Рефлексия как философское понятие была введена Локком, однако мне более импонирует интерпретация рефлексии, данная Гегелем в «Науке логики». В афористической форме гегельянская концепция звучит следующим образом: рефлексия – это то, без чего то, что было, не было. Гегель располагает рефлексию как связь между бытием и кортежем понятий о бытии. Понятия, согласно Гегелю, формируются и существуют не в реальности жизни, а в эмпиреях мышления, институализированного в науке и философии. Эти понятия, достаточно внешние к бытию, превращают, кристаллизуют бытие, вневременное и завременное, в сущее, обладающее статусом истинного бытия, бытия в истине и по истине, бытия по сути бытия. Работа по розыску в бытии существенного, заключенного в понятийном существовании, и есть рефлексия. Согласно Гегелю, рефлексия – не односторонний поток от понятий к бытию, это река с двусторонним течением и потому, в имплицитной форме, в схеме рефлексии Гегеля уже заложена схема социокультурного воспроизводства, широко используемая в методологии. Следует особо подчеркнуть, что Гегелю принадлежит несомненный приоритет во включении в социокультурную трансляцию рефлексии как основного механизма этой трансляции.

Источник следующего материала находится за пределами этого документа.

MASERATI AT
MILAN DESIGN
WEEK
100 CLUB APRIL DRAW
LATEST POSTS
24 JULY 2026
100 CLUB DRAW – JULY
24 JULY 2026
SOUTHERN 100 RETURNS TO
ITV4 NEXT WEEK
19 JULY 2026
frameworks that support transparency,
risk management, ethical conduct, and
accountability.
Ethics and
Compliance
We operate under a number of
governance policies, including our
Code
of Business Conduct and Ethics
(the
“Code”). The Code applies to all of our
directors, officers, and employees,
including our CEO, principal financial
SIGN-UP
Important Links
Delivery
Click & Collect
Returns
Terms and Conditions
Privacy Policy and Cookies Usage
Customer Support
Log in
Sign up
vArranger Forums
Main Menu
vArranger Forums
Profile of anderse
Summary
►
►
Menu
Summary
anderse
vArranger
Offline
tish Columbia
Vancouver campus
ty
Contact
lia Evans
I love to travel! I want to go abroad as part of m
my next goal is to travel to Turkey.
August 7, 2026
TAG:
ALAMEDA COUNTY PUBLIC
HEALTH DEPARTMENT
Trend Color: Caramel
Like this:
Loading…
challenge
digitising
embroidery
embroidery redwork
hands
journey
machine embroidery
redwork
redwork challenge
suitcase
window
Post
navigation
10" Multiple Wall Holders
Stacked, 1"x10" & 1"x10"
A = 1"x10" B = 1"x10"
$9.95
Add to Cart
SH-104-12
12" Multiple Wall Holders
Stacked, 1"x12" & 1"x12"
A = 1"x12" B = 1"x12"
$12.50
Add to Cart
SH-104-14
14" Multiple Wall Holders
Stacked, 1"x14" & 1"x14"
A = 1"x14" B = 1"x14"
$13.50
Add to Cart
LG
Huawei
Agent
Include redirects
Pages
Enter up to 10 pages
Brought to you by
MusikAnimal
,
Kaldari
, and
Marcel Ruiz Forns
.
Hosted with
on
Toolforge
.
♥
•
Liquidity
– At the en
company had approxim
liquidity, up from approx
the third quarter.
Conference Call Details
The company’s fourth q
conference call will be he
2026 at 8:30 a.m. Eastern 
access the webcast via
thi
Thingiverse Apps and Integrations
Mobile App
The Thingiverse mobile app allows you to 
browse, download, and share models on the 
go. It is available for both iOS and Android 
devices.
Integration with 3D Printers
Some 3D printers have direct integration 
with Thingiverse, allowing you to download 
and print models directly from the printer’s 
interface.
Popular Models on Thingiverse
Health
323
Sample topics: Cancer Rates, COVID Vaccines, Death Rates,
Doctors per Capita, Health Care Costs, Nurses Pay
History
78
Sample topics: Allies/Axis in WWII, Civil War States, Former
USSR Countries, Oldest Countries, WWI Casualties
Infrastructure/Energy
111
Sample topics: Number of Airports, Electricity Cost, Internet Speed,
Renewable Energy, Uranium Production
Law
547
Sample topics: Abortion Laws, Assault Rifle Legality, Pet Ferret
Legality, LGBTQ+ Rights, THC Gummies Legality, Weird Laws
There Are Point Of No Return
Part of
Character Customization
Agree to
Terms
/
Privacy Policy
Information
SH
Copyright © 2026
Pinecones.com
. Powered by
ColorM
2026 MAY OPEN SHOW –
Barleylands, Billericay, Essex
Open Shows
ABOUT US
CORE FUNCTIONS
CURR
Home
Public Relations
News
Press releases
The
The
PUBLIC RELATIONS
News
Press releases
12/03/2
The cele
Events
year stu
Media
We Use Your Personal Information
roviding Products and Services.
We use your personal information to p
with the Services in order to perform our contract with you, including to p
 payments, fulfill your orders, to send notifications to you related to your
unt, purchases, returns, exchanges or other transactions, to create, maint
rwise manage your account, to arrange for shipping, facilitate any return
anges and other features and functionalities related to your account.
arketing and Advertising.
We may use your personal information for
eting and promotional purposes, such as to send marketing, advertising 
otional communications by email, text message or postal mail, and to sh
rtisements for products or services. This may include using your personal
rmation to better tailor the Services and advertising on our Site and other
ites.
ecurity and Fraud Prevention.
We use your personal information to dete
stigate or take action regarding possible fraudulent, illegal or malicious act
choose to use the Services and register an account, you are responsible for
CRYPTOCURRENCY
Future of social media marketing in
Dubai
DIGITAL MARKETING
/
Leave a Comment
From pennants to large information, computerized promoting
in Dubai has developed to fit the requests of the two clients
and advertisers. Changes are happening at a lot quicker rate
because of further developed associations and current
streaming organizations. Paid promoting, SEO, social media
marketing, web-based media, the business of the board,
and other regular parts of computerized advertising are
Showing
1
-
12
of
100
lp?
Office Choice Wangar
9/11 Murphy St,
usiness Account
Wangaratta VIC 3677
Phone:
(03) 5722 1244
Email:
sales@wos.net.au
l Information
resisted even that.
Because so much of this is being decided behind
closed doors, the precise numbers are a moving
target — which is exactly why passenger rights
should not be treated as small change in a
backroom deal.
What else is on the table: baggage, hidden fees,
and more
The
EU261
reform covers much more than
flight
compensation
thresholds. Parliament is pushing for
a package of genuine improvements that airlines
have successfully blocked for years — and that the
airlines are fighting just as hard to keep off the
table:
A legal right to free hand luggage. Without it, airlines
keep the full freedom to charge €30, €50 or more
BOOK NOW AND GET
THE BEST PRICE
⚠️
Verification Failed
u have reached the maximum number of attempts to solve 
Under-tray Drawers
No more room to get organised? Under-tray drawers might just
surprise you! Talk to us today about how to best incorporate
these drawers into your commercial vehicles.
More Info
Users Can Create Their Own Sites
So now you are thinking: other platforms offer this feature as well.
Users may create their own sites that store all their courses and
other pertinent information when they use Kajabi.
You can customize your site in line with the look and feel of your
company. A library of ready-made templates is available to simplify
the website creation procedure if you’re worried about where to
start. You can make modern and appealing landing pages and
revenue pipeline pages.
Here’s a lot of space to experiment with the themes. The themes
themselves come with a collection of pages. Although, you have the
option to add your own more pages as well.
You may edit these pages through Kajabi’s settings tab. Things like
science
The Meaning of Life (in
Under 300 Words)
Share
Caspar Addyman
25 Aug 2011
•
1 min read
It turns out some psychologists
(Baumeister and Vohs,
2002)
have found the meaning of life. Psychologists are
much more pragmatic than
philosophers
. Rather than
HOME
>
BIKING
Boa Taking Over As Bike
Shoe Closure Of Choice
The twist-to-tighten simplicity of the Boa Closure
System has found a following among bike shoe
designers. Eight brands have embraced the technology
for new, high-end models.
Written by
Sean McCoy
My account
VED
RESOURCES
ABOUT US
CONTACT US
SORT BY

Первое, что говорят, объясняя суть рефлексии, это отражение. Мне кажется, такое «зеркальное» представление о рефлексии попахивает ленинизмом. Я не Иван Петрович Павлов и не знаю, что там чувствует и понимает собака, рефлексируя себя в зеркале или луже. Думаю, она слабо осознает, что это ее собственное отражение, а не другой сукин субъект. Думаю также, что она объектно смотрит на это отражение. В отличие от человека. Первый импульс взгляда на свое отражение, несомненно в отождествлении себя с отражением, самоидентификация (верх желания собачьего разума). Трудно представить себе ужас непризнания себя в своем отражении, хотя такое и бывает изредка. Вослед самоидентификации приходит признание редукции отражения относительно реальности: мы видим, например, не объемность, а плоскость отражения, мы осознаем несамостоятельность действий нашего отражения и тому подобное. И только после этого начинает возникать и строиться третья позиция, видящая и способная сравнивать реальность и ее отражение. Эта позиция и есть рефлексия, которая а) не возникает автоматически и непременно, как это делает зеркало, б) совершенно необязательна и возникает далеко не по любому поводу, в) не имеет ничего общего ни с реальностью, ни с отражением, в том смысле, что она неизобразительна и не таблоидна. Рефлексия представлена чаще всего текстуально, коммуникативно, диалогично, хотя такая форма представления вовсе необязательна. Рефлексия подобна ходу червя в земле: она пропускает через себя рефлексируемое содержание, и мы только по этому переработанному следу можем судить о траектории рефлексии. И еще одно важное отличие рефлексии от отражения: отражение (зеркальное и любое другое) всегда редукция отображаемого и отражаемого. Рефлексия же вовсе необязательно редуктивна. Более того, она способна к созданию «отражения», смысловым и содержательным образом более богатого, чем отражаемая реальность. На этом свойстве и эффекте рефлексии, например, строится живопись, литература и практически все остальные виды искусств, более или менее. Рефлексия – и в этом его предназначение, кажется, – несет на себе и в себе большее, чем рефлекcируемая реальность: символическое значение реальности.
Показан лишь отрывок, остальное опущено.